The next challenge was to see if it was even possible to identify individual bird songs amidst the sounds of other birds chirping, leaves rustling, rain falling, insects whirring and gnawing and larger animals moving through the forest.
“We took a step back and did some analyses with other birds that are critically endangered but there are known individuals,” Araújo says. The team focused on three species found in Foz do Iguaçu, a national park that straddles the border of Brazil and Argentina: the cherry-throated tanager (Nemosia rourei), the Alagoas antwren (Myrmotherula snowi) and the blue-eyed ground-dove (Columbina cyanopis). These birds live in the same environments as the purple-winged ground dove. And the blue-eyed ground dove’s story inspires hope: The species went missing in 1941 and was rediscovered in 2016.
The researchers installed 30 recorders in strategic spots along green areas in the Brazilian part of Foz do Iguaçu and recorded from July 2021 to April 2022. They also used data from another 100 recorders on the Argentinian side of Foz.
“We went looking for the Guadua trinii bamboo to place the recorders,” says Benjamin Phalan, Head of Conservation at Parque das Aves, a private institution in Foz do Iguaçu focused on the conservation of Atlantic Forest birds. Like the purple-winged ground dove, the three bird species follow the flowering season of the G. trinii bamboo, which happens about once every 30 years.
The team pushed through thickets of bamboo, braved ticks and biting flies, and watched out for venomous snakes such as jacaracas pit vipers. Bumping into these snakes is “rare but can happen. So we use galoshes or gaiters to protect us in case anyone steps on a snake or near it,” Phalan says.
The recorders captured one minute of landscape sound every 10 minutes and generated about 3,000 days’ worth of recordings. “A lot of data to sift through,” says Araújo.
Readily available analysis software wouldn’t work. These software, Araújo says, “need a lot of data input. With such rare species, we just don’t have that much data to train the identification algorithm.”

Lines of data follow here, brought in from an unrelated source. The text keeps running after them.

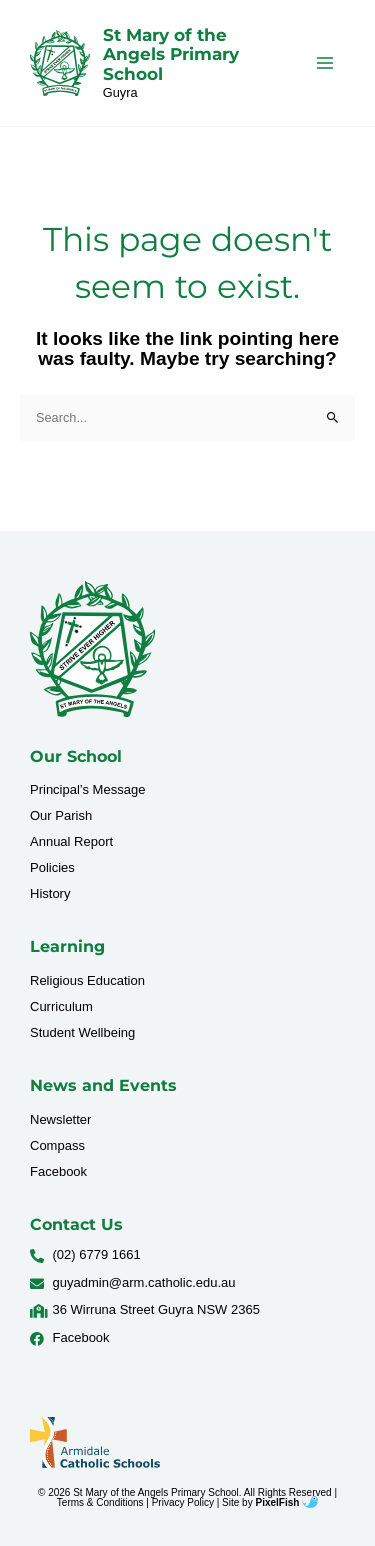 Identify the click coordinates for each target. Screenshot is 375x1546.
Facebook (58, 1171)
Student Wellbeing (82, 1032)
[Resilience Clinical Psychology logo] (92, 649)
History (50, 893)
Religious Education (87, 980)
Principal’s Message (87, 789)
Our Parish (61, 815)
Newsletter (60, 1119)
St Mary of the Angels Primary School (171, 55)
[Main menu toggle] (325, 62)
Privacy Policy (183, 1502)
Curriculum (61, 1006)
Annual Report (71, 841)
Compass (57, 1145)
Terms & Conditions (100, 1502)
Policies (52, 867) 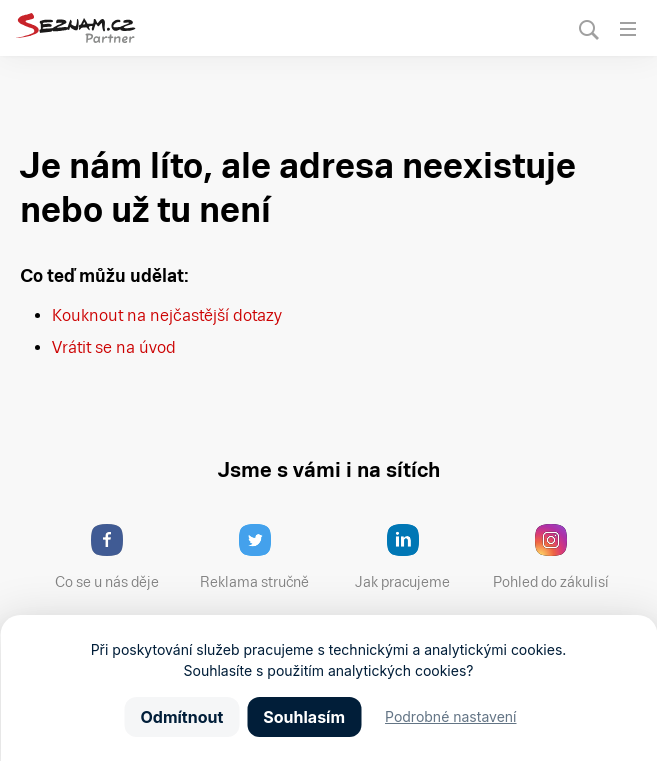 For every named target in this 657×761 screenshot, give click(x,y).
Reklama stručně (263, 557)
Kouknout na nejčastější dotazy (167, 315)
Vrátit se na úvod (114, 347)
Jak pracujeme (415, 557)
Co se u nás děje (117, 557)
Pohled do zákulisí (558, 557)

So the team started from scratch, working with the little data they had for the three endangered birds. First, Araújo created a signal template — exactly like the birds’ singing — based on just a few recordings. The algorithm then compares that template with the soundscape recordings, separating signal from noise. If it spots a sound that is similar to the template, chances are that it is the bird that the researchers are looking for.
The method relies on a statistical model “that is not new, but was used in a very clever and unusual way,” says David Donoso, an ecosystem ecology researcher at the Technische Universität Darmstadt in Germany. Donoso and colleagues recently used bioacoustics to investigate the recovery of Choco, a biodiversity hot spot in Ecuador that had been transformed in an agricultural area.
There are different approaches to bioacoustics depending on what you’re looking for, Donoso says. “You can either use fewer recordings to map a whole animal soundscape to tell what species are there, like we did, or you can use lots of recordings to look for a single sound pattern,” he says. The study at Foz do Iguaçu “shows that you can use a relatively simple model to answer a complex question — and it works.”
The tool worked reasonably well to identify the cherry-throated tanager and blue-eyed ground-dove singing, but not so much for the Alagoas antwren, Araújo’s team reports October 23 in Bioacoustics. “We’re trying to understand what happened, but we know that the algorithm works,” he says.
The next step, Araújo says, is to refine the algorithm’s precision to find the Alagoas antwren and train it to look for the purple-winged ground dove. And they will do so at the same time. “We’re aiming at both goals at once because we’re running against the clock to find these birds,” Araújo says. “In the end, we are looking for a ghost.” But not a silent one, he hopes.